The problem you encountered is that the zrok admin command is configured for the correct API endpoint but is not configured with the correct API token.

The correct token is any string from the list admin.secrets in the zrok controller's configuration YAML file.

If you happened to follow the self-hosting guide precisely, then your zrok controller's config file is named etc/ctrl.yml.

Look in that file for the correct API token in the list named secrets in the admin section.

It looks like this in the configuration example:

admin:
  secrets:
    -                             77623cad-1847-4d6d-8ffe-37defc33c909

You must assign one of the values from the list named secrets to ZROK_ADMIN_TOKEN.

i tried that and it gave the same authorisation error. is it becuase i created the yml file??? i created this from the example given in the guide

It's unclear what's wrong from the info provided.
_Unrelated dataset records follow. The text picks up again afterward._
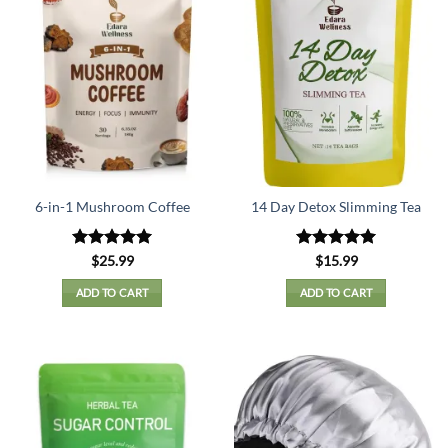
6-in-1 Mushroom Coffee
14 Day Detox Slimming Tea
Rated
5
Rated
5
$
25.99
$
15.99
out of 5
out of 5
ADD TO CART
ADD TO CART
Please verify the value of ZROK_ADMIN_TOKEN in the environment where you are running the zrok admin command matches the admin token in the zrok controller's configuration file.

(if /bin/grep -qE "\b${ZROK_ADMIN_TOKEN:-noop}\b" etc/ctrl.yml
then
    echo "OK: ZROK_ADMIN_TOKEN match"
else
    echo "FAIL: ZROK_ADMIN_TOKEN mismatch"
fi)

Note: I've enclosed the script in () to ensure we are testing for an exported value of ZROK_ADMIN_TOKEN (i.e., inherited by child processes of the current shell).